Check Status and Logs
# Quick overview: state, PID, last 10 log lines
systemctl status myapp.service
# Full logs, jumping to the end
journalctl -u myapp.service -e
# Logs from the last 5 minutes
journalctl -u myapp.service --since "5 minutes ago"
# Only error-level messages
journalctl -u myapp.service -p errAnalyze Startup Performance
# Which services take the longest to start?
systemd-analyze blame
# Show the dependency chain and where time was spent
systemd-analyze critical-chain myapp.serviceFor a deeper walkthrough of boot time tuning with systemd-analyze , including how to trim seconds off a slow boot by fixing mis-ordered units, see the dedicated guide.
Common Failure Modes
| Exit Code | Meaning | Fix |
|---|---|---|
| 203 | ExecStart= path not found or not executable | Check the path is absolute and the binary exists |
| 217 | User specified in User= doesn’t exist | Create the user with useradd --system myapp |
| 226 | Namespace setup failed | A hardening directive is incompatible with the service; relax one directive at a time |
Stuck in activating | Type=notify but app doesn’t call sd_notify() | Switch to Type=simple |
Exit code 226 deserves a closer look. When you add security directives, some can clash with what your app needs. The fix is to relax one at a time. Turn off each hardening option, test, then turn it back on until you find the one that breaks the service.
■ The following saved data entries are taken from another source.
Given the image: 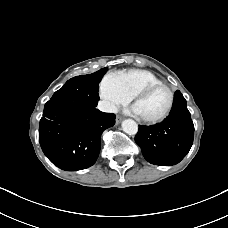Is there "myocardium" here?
Wrapping results in <instances>:
<instances>
[{
  "label": "myocardium",
  "instance_id": "obj_1",
  "mask_svg": "<svg viewBox=\"0 0 228 228\" xmlns=\"http://www.w3.org/2000/svg\"><path fill=\"white\" fill-rule=\"evenodd\" d=\"M158 88H165L168 90L169 94H170V102L168 107L166 108V110L159 116L154 117V118H144L138 115L139 119L146 123V124H157L161 121H163L164 119H166L168 117V115L170 114V112L173 109L174 106V102H175V94L173 89L164 84V83H154V84H150L147 85L145 87H143L142 89H140L134 96H133V106L135 107V105L137 104V102L139 100H141L142 98L146 97L147 95H149L152 91L158 89Z\"/></svg>",
  "mask_w": 228,
  "mask_h": 228
}]
</instances>
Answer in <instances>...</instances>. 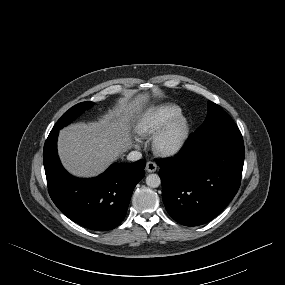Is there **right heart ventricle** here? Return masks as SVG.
Here are the masks:
<instances>
[{
    "instance_id": "1",
    "label": "right heart ventricle",
    "mask_w": 285,
    "mask_h": 285,
    "mask_svg": "<svg viewBox=\"0 0 285 285\" xmlns=\"http://www.w3.org/2000/svg\"><path fill=\"white\" fill-rule=\"evenodd\" d=\"M181 113L178 105L160 103L144 110L138 117L135 128L143 137L155 135L172 117Z\"/></svg>"
}]
</instances>
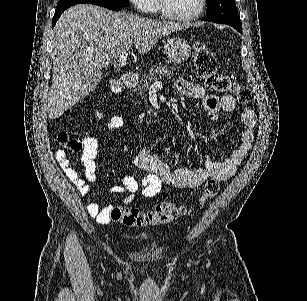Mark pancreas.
Returning a JSON list of instances; mask_svg holds the SVG:
<instances>
[{
  "label": "pancreas",
  "instance_id": "obj_1",
  "mask_svg": "<svg viewBox=\"0 0 307 301\" xmlns=\"http://www.w3.org/2000/svg\"><path fill=\"white\" fill-rule=\"evenodd\" d=\"M173 74H178L177 70L173 66H168V64H159L155 68H151L148 72L143 74V78L139 80L136 88L140 94H144L145 90L149 88L153 80H161L162 76H173Z\"/></svg>",
  "mask_w": 307,
  "mask_h": 301
}]
</instances>
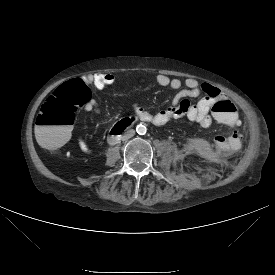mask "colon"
Wrapping results in <instances>:
<instances>
[{
	"label": "colon",
	"instance_id": "obj_1",
	"mask_svg": "<svg viewBox=\"0 0 275 275\" xmlns=\"http://www.w3.org/2000/svg\"><path fill=\"white\" fill-rule=\"evenodd\" d=\"M89 99V88L80 79L56 88L41 106L36 119V135L40 145L46 149H54L64 143L71 133L76 111L86 106ZM212 111L226 129H234L242 122V115L226 98L216 100Z\"/></svg>",
	"mask_w": 275,
	"mask_h": 275
}]
</instances>
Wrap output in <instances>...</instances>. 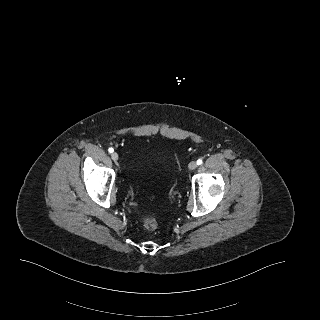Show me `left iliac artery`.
<instances>
[{
	"instance_id": "obj_1",
	"label": "left iliac artery",
	"mask_w": 320,
	"mask_h": 320,
	"mask_svg": "<svg viewBox=\"0 0 320 320\" xmlns=\"http://www.w3.org/2000/svg\"><path fill=\"white\" fill-rule=\"evenodd\" d=\"M202 162H203L202 159H198V160H197V164H198V165L202 164Z\"/></svg>"
}]
</instances>
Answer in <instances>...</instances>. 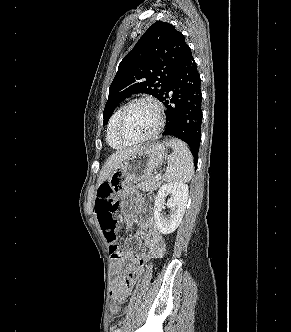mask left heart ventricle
Masks as SVG:
<instances>
[{
	"mask_svg": "<svg viewBox=\"0 0 291 332\" xmlns=\"http://www.w3.org/2000/svg\"><path fill=\"white\" fill-rule=\"evenodd\" d=\"M157 126V114L148 103H138L126 113L122 122L123 134L131 139H138L151 134Z\"/></svg>",
	"mask_w": 291,
	"mask_h": 332,
	"instance_id": "obj_1",
	"label": "left heart ventricle"
}]
</instances>
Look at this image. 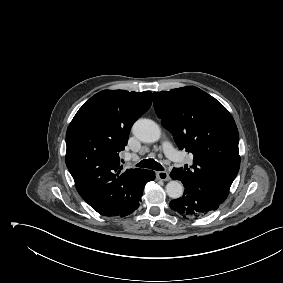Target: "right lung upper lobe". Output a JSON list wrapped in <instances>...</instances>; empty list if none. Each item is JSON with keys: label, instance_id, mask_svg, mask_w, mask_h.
Masks as SVG:
<instances>
[{"label": "right lung upper lobe", "instance_id": "obj_1", "mask_svg": "<svg viewBox=\"0 0 283 283\" xmlns=\"http://www.w3.org/2000/svg\"><path fill=\"white\" fill-rule=\"evenodd\" d=\"M151 103L150 91L104 90L82 105L67 129V168L78 193L102 215L118 216L142 195L147 170L122 171L119 152Z\"/></svg>", "mask_w": 283, "mask_h": 283}]
</instances>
Systemd vs Supervisord vs PM2
If you’re coming from a different process manager, this table shows where systemd differs:
| Feature | systemd | Supervisord | PM2 |
|---|---|---|---|
| Overhead | None (PID 1) | Separate daemon | ~83MB daemon |
| Language support | Any | Any | Node.js focused |
| Log management | journald | Log files | Built-in dashboard |
| Security sandbox | 40+ directives | None | None |
| Monitoring UI | CLI only | Basic web UI | Rich dashboard |
| Resource limits | cgroups | Not built-in | Basic |
| Learning curve | Moderate | Low | Low |

For Linux servers where speed counts, systemd is the strongest pick. No extra daemon, deep OS integration, and a security sandbox the others do not offer. Supervisord works well for multi-language stacks where you want one simple interface, and it runs on systems without systemd. PM2 is the right call for Node.js teams who want rich dashboards and don’t mind the memory cost.
For most Linux servers in 2026, though, systemd is already on the box. Writing a unit file is less work than setting up a separate process manager. And you get security sandboxing and resource caps the others just don’t have.